Ketentuan Objek Pajak Reimbursement dalam UU PPh
Arnold menjelaskan bahwa berdasarkan Pasal 4 ayat (1) huruf a UU PPh, objek pajak adalah setiap tambahan kemampuan ekonomis yang diterima atau diperoleh Wajib Pajak, baik dari Indonesia maupun dari luar negeri, yang dapat dipakai untuk konsumsi atau menambah kekayaan Wajib Pajak, dengan nama dan dalam bentuk apa pun, termasuk:
“Penggantian atau imbalan berkenaan dengan pekerjaan atau jasa, termasuk gaji, upah, tunjangan, honorarium, komisi, bonus, gratifikasi, uang pensiun, atau imbalan dalam bentuk lainnya termasuk natura dan/atau kenikmatan, kecuali ditentukan lain dalam undang-undang.”
Pasal 4 ayat (3) huruf d angka 5 UU PPh menyebutkan bahwa yang dikecualikan dari objek pajak adalah natura dan/atau kenikmatan dengan jenis dan/atau batasan tertentu. PMK-66 memperjelas bahwa salah satu natura dan/atau kenikmatan yang dikecualikan dari objek PPh adalah fasilitas pelayanan kesehatan dan pengobatan dari pemberi kerja yang:
- diterima atau diperoleh pegawai; dan
- diberikan dalam rangka penanganan:
- kecelakaan kerja;
- penyakit akibat kerja;
- kedaruratan penyelamatan jiwa; atau
- perawatan dan pengobatan lanjutan sebagai akibat dari kecelakaan kerja dan/atau penyakit akibat kerja.

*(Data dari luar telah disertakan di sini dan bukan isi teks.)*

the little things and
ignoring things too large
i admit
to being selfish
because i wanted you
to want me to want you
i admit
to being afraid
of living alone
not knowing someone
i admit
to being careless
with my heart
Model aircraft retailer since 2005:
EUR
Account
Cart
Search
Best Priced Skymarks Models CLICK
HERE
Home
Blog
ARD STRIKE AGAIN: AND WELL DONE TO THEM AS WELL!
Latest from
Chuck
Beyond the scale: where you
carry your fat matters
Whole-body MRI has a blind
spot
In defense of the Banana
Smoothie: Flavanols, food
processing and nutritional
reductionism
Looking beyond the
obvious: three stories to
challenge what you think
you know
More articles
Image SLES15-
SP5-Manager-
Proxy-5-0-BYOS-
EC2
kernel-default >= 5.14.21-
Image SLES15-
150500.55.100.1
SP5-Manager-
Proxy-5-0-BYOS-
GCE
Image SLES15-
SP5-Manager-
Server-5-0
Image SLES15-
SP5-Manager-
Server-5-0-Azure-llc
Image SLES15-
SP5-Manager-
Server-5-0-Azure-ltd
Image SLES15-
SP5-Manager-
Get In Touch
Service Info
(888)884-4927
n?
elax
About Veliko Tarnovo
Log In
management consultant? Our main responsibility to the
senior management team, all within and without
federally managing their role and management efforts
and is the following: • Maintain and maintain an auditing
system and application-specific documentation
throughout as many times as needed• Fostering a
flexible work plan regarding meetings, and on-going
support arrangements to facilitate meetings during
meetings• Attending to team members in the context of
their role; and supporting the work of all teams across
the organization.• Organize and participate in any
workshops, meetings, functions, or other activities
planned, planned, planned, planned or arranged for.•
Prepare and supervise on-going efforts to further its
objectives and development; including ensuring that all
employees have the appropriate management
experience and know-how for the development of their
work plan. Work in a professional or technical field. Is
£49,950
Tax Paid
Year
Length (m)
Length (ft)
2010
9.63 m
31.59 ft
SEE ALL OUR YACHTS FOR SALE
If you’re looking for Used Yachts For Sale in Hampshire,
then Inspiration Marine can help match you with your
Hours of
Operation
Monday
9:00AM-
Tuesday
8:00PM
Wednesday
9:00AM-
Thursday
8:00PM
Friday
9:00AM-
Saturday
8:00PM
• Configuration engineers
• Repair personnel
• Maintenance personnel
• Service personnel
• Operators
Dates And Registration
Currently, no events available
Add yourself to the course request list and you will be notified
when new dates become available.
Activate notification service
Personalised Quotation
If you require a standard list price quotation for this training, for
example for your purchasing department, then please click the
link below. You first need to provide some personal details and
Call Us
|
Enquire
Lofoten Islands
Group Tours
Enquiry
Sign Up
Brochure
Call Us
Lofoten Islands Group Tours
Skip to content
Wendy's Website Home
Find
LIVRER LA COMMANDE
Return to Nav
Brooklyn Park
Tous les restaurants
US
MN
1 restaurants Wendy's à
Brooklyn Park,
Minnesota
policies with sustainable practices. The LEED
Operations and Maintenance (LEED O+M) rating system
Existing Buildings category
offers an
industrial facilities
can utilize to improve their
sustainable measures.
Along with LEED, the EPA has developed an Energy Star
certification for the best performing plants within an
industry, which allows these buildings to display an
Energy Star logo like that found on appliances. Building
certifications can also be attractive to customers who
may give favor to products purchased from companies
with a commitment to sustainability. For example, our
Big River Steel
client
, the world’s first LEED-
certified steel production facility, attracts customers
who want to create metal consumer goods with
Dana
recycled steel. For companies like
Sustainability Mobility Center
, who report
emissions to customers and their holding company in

Analisis Terhadap Ketentuan Pajak Reimbursement Biaya Pengobatan
Arnold menekankan bahwa dari ketentuan-ketentuan di atas dapat disimpulkan:
- Imbalan terkait pekerjaan yang dibayar pemberi kerja dapat berupa uang dan tidak berupa uang (natura dan/atau kenikmatan).
- Imbalan yang dibayar dalam bentuk uang maupun natura dan/atau kenikmatan adalah penghasilan sesuai dengan Pasal 4 ayat (1) UU PPh.
- Ada jenis imbalan natura dan/atau kenikmatan tertentu yang dikecualikan dari objek PPh.
Dalam konteks reimbursement biaya pengobatan, berikut penjelasannya:
1.Reimbursement dalam Bentuk Uang Tunai
Penggantian biaya pengobatan yang dibayarkan langsung dalam bentuk uang kepada pegawai adalah penghasilan dan dikenai pajak.
2.Reimbursement dalam Bentuk Kenikmatan
- Penggantian biaya pengobatan yang dibayarkan langsung kepada pihak ketiga (dokter/klinik/rumah sakit) oleh perusahaan dianggap sebagai kenikmatan bagi pegawai.
- Jika memenuhi kriteria dalam PMK-66, reimbursement ini dapat dikecualikan dari objek PPh.
Dengan demikian, dapat disimpulkan bahwa reimbursement yang dibayarkan dalam bentuk uang tunai kepada pegawai adalah penghasilan yang dikenai pajak, sedangkan reimbursement yang dibayarkan kepada pihak ketiga adalah kenikmatan yang bisa dikecualikan dari objek PPh jika sesuai dengan ketentuan PMK-66 Tahun 2023.